By no stretch would I consider myself an experienced backpacker. Although I have thru hiked the Appalachian Trail, I still find myself learning more about ways to improve my experiences.

Q: Well Logan, if 2200+ miles of backpacking isn’t enough, than what makes you experienced?

A: I have no idea. If there’s anything I’ve learned about backpacking is that you can plan all you want but, you’ll still get new things thrown your way. It’s about being flexible and resilient. I guess you just get more willing to roll with the punches. 

It’s easy to absorb everything like a sponge when you’re still learning but, you also have to take everything with a grain of salt. Online forums are kind of hard to gauge for useful information especially when everyone has different comfort levels and different goals. One person may be UL and sleep with the bare minimum and another may be okay with their framed pack with a 25lb bag of peanuts. Different strategies, but each offer valuable information it’s just all about how you interpret it.

Not only are there different methods, but also differing attitudes. My experience planning this year, I have seen lots of pessimism about the high snow. I’ve already heard that NOBO will be terrible this year and everyone MUST switch to SOBO otherwise you’re going to be unable to hike at all. This simply isn’t true. Hiking north is still possible it just may be more difficult, and that’s OKAY! Snow like many other things is something I’m willing to face and learn from. It can’t be all sunshine and rainbows but all will be okay!

All of this has made planning not only difficult but confusing. Research leaves me with so many questions, and some answers but not enough. You really need to get out there before you make decisions, which leads me to think about my own experiences.

My Experiences Hiking

New Hampshire Rain


When it comes to my time hiking, I’ve noticed to take other’s advisories with a grain of salt. Not to say that you should completely ignore advice, being cautious is good. But, it’s always good to see things for yourself. When hearing about snow on the Pacific Crest Trail, it reminds me a lot of my times on the Appalachian Trail.
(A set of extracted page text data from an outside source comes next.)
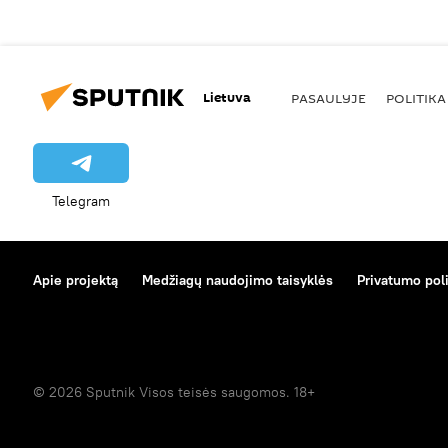
Lietuva
PASAULYJE
POLITIKA
Telegram
Apie projektą
Medžiagų naudojimo taisyklės
Privatumo poli
© 2026 Sputnik Visos teisės saugomos. 18+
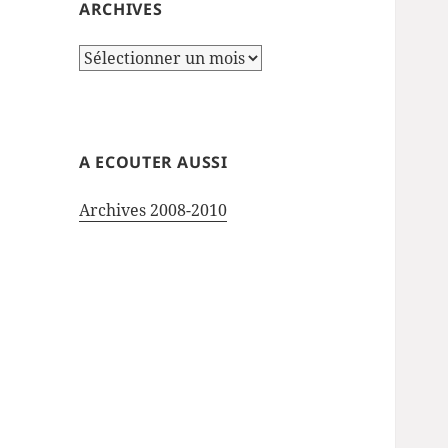
ARCHIVES
Archives
A ECOUTER AUSSI
Archives 2008-2010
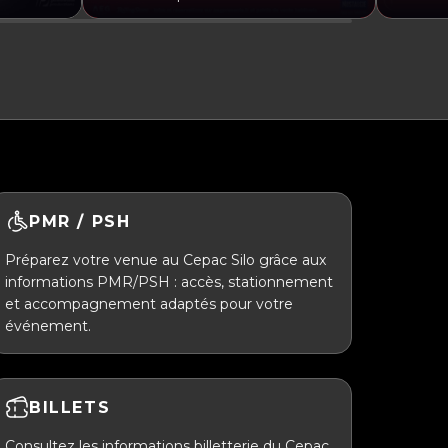
PMR / PSH
Préparez votre venue au Cepac Silo grâce aux
informations PMR/PSH : accès, stationnement
et accompagnement adaptés pour votre
événement.
BILLETS
Consultez les informations billetterie du Cepac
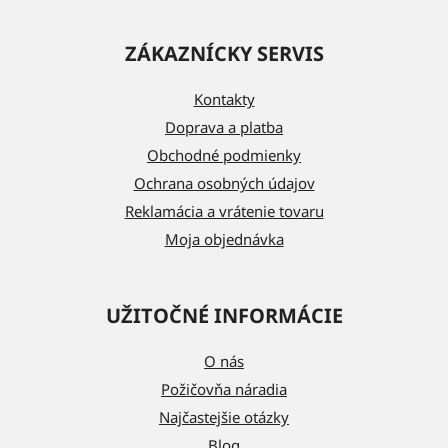
Z
á
ZÁKAZNÍCKY SERVIS
p
ä
Kontakty
t
Doprava a platba
i
Obchodné podmienky
e
Ochrana osobných údajov
Reklamácia a vrátenie tovaru
Moja objednávka
UŽITOČNÉ INFORMÁCIE
O nás
Požičovňa náradia
Najčastejšie otázky
Blog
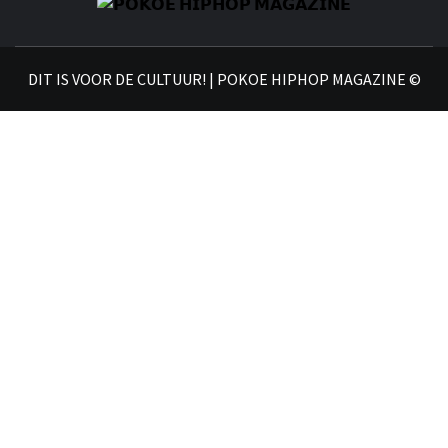
𝗣
𝗛𝗜
DIT IS VOOR DE CULTUUR! | POKOE HIPHOP MAGAZINE ©
𝗠𝗔𝗚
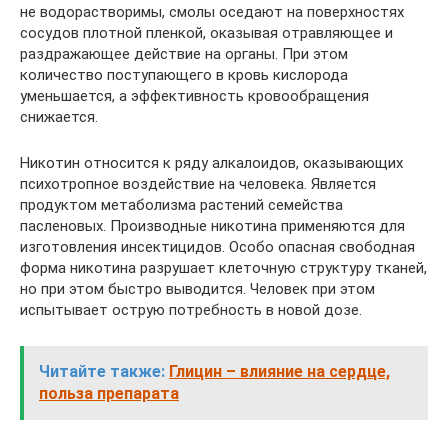
не водорастворимы, смолы оседают на поверхностях
сосудов плотной пленкой, оказывая отравляющее и
раздражающее действие на органы. При этом
количество поступающего в кровь кислорода
уменьшается, а эффективность кровообращения
снижается.
Никотин относится к ряду алкалоидов, оказывающих
психотропное воздействие на человека. Является
продуктом метаболизма растений семейства
пасленовых. Производные никотина применяются для
изготовления инсектицидов. Особо опасная свободная
форма никотина разрушает клеточную структуру тканей,
но при этом быстро выводится. Человек при этом
испытывает острую потребность в новой дозе.
Читайте также:
Глицин – влияние на сердце,
польза препарата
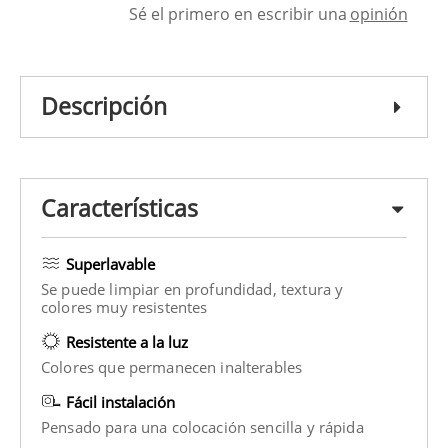
Sé el primero en escribir una
opinión
Descripción
Características
Superlavable
Se puede limpiar en profundidad, textura y
colores muy resistentes
Resistente a la luz
Colores que permanecen inalterables
Fácil instalación
Pensado para una colocación sencilla y rápida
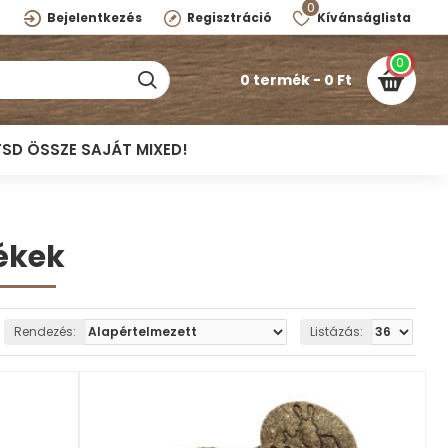
0
Bejelentkezés
Regisztráció
Kívánságlista
0
0 termék - 0 Ft
TSD ÖSSZE SAJÁT MIXED!
ékek
Rendezés:
Listázás:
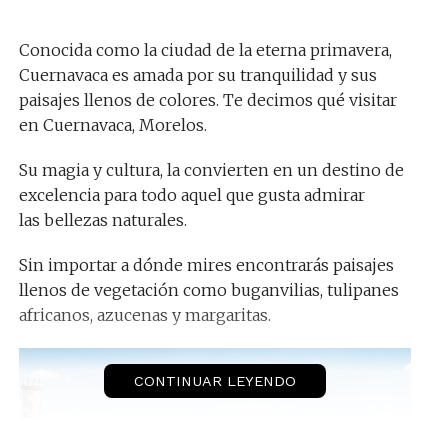
Conocida como la ciudad de la eterna primavera,
Cuernavaca es amada por su tranquilidad y sus
paisajes llenos de colores. Te decimos qué visitar
en Cuernavaca, Morelos.
Su magia y cultura, la convierten en un destino de
excelencia para todo aquel que gusta admirar
las bellezas naturales.
Sin importar a dónde mires encontrarás paisajes
llenos de vegetación como buganvilias, tulipanes
africanos, azucenas y margaritas.
CONTINUAR LEYENDO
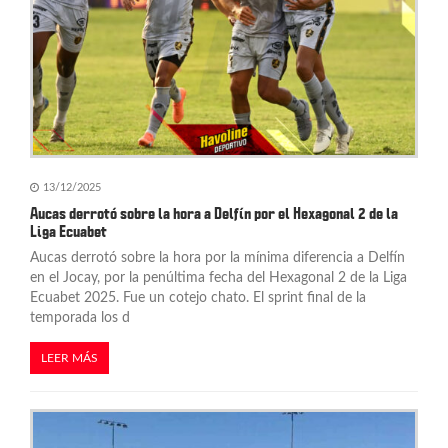
e
e
n
t
r
a
13/12/2025
Aucas derrotó sobre la hora a Delfín por el Hexagonal 2 de la
d
Liga Ecuabet
Aucas derrotó sobre la hora por la mínima diferencia a Delfín
a
en el Jocay, por la penúltima fecha del Hexagonal 2 de la Liga
s
Ecuabet 2025. Fue un cotejo chato. El sprint final de la
temporada los d
LEER MÁS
There were many times where I’d hear “it’s going to be a gnarly lightning storm” OR that “it’s too late, you need to flip!”.

All of these scenarios, I took my own judgement and kept a level head and prevailed. In the rain, I made sure to not ignore, but be cautious of lightning. I did my miles, even if they weren’t the best but I was glad I did. Progress is always better than saying put, even if it means being out of your comfort zone. As far as being “behind” on pace for NOBOs, all it took was making a plan and committing to it.

Taking a chance and having those experiences is what made the trail memorable to me. Those “type 2” fun days are what sticks in my head the most.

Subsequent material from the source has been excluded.